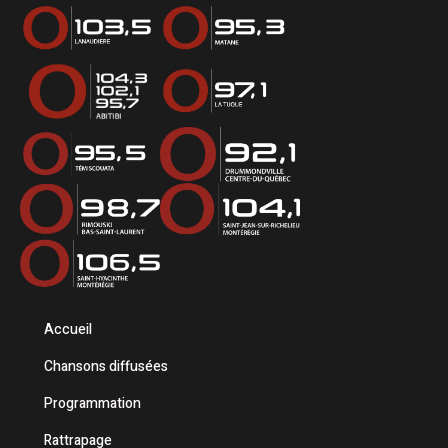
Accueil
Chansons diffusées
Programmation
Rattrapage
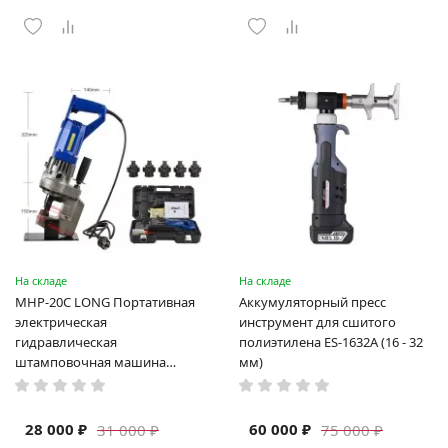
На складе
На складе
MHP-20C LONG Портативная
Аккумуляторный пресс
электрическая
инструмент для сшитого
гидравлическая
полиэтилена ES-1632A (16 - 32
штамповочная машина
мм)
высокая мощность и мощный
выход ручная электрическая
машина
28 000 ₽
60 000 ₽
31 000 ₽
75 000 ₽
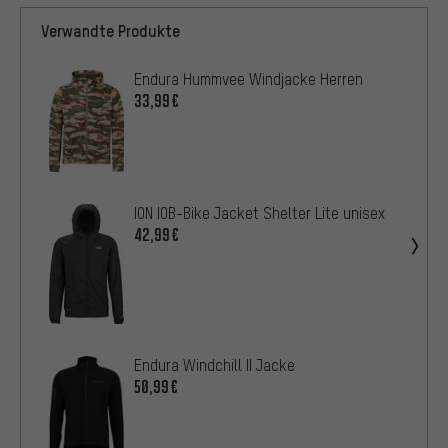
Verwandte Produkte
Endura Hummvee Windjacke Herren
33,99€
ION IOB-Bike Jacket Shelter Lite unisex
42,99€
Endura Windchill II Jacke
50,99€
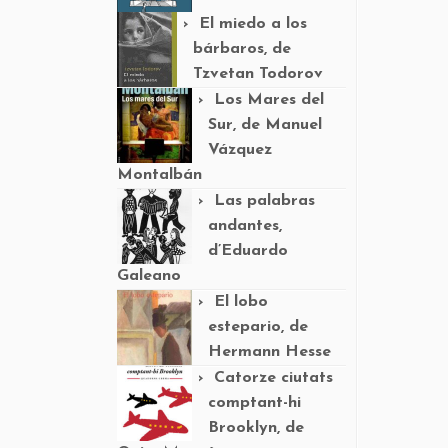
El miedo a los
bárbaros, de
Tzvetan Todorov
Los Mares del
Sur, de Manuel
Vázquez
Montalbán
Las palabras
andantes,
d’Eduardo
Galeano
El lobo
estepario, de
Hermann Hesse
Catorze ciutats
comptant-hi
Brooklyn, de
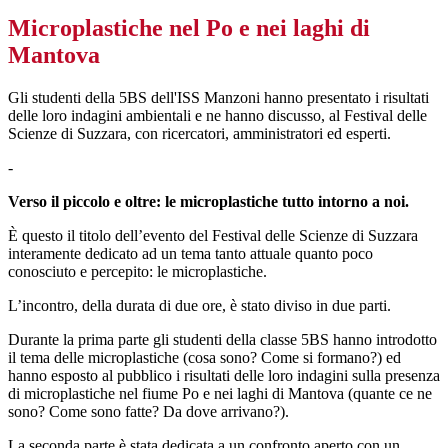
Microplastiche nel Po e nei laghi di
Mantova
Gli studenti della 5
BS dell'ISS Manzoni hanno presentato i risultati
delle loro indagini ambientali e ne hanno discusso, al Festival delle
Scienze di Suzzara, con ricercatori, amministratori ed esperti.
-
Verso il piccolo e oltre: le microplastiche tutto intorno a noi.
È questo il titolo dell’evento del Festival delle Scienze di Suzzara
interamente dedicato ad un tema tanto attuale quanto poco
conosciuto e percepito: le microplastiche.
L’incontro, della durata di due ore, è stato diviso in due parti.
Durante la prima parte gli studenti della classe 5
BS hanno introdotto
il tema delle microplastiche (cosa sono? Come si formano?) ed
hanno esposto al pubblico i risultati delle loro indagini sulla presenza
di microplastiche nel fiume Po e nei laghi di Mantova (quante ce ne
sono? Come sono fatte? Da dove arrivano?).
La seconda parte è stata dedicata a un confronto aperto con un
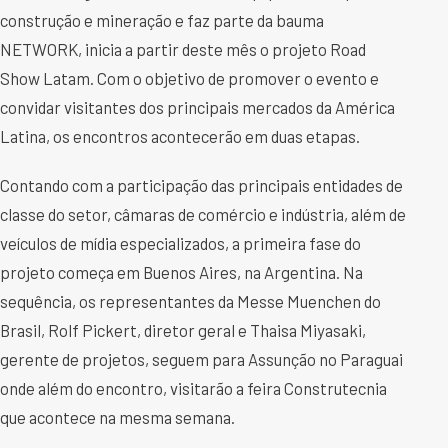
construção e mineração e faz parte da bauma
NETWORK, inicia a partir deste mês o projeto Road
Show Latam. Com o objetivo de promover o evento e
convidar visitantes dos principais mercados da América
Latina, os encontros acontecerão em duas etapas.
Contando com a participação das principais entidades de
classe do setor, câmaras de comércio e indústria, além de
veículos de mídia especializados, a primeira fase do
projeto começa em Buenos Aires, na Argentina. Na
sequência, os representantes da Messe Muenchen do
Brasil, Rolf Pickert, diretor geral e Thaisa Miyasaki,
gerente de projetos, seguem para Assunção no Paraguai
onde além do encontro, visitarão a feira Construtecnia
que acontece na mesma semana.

———

Requirement ▸
Note how many lines of the records contain the string "classe", and give that number with nothing added.

Written response ▸
2